СГАНАРЕЛЬ, ИЛИ МНИМЫЙ РОГОНОСЕЦ 3 страница



Иное дело, что дар этот следует использовать умело. О чем и напоминает персонаж, других обязанностей в пьесе, в сущности, не имеющий, – Кризальд. Присутствие Кризальда подчеркивает, что Арнольф был в какой‑то миг еще волен изменить ход событий и потому несет за них ответственность, что ложный путь, в конце которого его ждут позор и муки, Арнольф избрал сам. И все же – сентенция «сам виноват» обычно если и удовлетворяет чувство справедливости, то не вовсе заглушает чувство сострадания к жертве собственных ошибок и пороков. Сомнения в том, что все на этом свете однозначно разрешимо, что мы всегда властны справляться с нашими страстями и слабостями, уловимы в «Уроке женам»; но пока они пробегают лишь тенью, смутным предчувствием, всерьез не омрачая веселья и не колебля бодрой веры в силу добрых человеческих задатков.

Успехом «Урок женам» пользовался неслыханным. Но столь же громкой оказалась ссора вокруг пьесы, вспыхнувшая сразу же, чуть ли не в день премьеры. В нее так или иначе ввязались все те, кого Мольер успел задеть и обеспокоить за четыре с лишним года своего пребывания в столице, – а таких было множество. Непосредственными участниками этой перепалки стали актеры Бургундского отеля, со времен «Смешных жеманниц» раздосадованные мольеровскими уколами (и еще больше – шумной популярностью мольеровской труппы и ее солидными сборами),[1] а также начинающие, искавшие известности любой ценой литераторы. Психологическая подоплека их действий очевидна: зависть к чужой удаче и надежда добыть для себя толику чужой славы. Но их доводы от того не становятся менее любопытными – и потому, что свидетельствуют об укорененных в умах представлениях, и потому, что самому Мольеру они дали повод внятно высказать собственные установки.

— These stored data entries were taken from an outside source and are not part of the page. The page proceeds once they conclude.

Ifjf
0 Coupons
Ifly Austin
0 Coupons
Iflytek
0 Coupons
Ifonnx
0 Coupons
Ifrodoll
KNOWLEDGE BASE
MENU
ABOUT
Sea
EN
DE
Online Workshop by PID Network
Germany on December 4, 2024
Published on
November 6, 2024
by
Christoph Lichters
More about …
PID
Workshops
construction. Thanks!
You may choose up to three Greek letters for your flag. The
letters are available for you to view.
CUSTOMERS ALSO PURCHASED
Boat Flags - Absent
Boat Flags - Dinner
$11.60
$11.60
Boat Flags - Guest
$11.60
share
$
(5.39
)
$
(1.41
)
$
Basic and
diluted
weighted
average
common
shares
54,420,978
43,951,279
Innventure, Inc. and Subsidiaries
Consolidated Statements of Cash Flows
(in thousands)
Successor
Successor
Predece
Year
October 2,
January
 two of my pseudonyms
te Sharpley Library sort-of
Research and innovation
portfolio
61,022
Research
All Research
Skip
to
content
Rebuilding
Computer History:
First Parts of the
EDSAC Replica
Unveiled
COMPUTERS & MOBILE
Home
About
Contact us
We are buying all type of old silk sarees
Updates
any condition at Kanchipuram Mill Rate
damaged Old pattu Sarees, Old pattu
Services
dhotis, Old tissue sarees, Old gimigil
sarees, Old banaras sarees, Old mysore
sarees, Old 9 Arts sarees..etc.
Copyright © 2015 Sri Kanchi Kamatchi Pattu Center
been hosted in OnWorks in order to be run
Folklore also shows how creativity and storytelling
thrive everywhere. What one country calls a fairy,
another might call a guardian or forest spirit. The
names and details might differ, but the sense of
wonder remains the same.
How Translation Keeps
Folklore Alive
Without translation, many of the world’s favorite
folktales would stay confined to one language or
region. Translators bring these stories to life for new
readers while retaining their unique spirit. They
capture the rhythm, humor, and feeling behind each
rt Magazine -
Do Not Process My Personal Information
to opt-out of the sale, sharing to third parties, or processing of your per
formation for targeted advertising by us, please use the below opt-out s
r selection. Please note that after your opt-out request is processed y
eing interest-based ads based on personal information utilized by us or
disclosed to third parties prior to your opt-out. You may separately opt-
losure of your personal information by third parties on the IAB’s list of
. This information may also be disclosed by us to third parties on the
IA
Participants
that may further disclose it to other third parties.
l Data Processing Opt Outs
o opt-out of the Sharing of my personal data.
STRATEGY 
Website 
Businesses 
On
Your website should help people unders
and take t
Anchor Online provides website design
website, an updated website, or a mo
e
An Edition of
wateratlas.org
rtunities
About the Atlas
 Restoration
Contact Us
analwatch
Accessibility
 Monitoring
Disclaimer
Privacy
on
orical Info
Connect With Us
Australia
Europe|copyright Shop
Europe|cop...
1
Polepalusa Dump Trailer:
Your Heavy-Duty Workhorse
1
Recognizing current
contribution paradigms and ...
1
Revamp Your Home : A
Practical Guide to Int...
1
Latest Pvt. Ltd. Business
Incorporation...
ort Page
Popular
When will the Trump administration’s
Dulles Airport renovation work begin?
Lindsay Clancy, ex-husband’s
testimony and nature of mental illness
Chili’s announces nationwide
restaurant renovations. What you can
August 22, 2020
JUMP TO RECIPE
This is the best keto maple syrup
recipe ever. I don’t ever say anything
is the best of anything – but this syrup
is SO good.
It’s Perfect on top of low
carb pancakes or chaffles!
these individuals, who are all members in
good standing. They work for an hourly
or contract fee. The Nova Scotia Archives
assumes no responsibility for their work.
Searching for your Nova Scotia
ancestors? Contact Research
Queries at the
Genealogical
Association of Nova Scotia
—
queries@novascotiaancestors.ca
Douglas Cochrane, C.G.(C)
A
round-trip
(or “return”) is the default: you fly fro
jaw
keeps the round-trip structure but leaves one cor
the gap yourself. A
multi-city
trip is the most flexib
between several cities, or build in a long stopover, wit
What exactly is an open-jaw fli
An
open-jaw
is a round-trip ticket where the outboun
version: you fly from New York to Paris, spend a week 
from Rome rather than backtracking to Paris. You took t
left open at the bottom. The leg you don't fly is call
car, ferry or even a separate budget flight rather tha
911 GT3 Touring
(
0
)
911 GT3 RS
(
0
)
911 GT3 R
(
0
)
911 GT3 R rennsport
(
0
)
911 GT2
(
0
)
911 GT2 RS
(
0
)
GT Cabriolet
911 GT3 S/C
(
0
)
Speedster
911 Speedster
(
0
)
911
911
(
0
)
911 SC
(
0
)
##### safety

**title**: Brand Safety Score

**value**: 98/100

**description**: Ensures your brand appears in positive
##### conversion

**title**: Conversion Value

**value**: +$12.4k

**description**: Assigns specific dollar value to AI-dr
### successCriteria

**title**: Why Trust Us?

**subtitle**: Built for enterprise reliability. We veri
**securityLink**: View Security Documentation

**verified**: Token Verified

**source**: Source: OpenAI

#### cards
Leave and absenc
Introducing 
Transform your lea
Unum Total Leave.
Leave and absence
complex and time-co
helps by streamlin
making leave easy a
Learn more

«Урок женам», по мнению недоброжелателей, дурная комедия, поскольку прежде всего вообще не ясно, комедия ли это. В ней мало действия и много разговоров; ее главный герой, вместо того чтобы непрестанно забавлять зрителей, то выказывает способность к великодушным поступкам, то впадает в непритворное отчаяние, «так что непонятно, следует ли смеяться или плакать на представлении пьесы, которая словно бы предназначена вызывать жалость одновременно с весельем». Но вместе с тем она набита непристойными намеками, оскорбляющими стыдливость прекрасного пола и уместными лишь в ярмарочном балагане, изобилует неправдоподобными случайностями в развитии сюжета и неправдоподобными чертами в обрисовке характеров (ревнивец не стал бы приглашать друга отужинать в обществе его невесты; пылкий влюбленный не удовлетворился бы тем, что взял у предмета своей страсти ленточку). А правила драматического искусства, предписанные самим Аристотелем, если и соблюдаются, то неловко и нарочито – и тоже в ущерб правдоподобию. Да и чему, собственно, Мольер обязан своими успехами? Он просто выскочка, крадущий сюжеты из чужих сочинений, а характеры берущий из записок‑наблюдений над нравами, стекающихся к нему со всех сторон. Он играет на испорченном вкусе нашего века, разучившегося ценить высокую трагедию, а комедию готового вернуть к площадному фарсу.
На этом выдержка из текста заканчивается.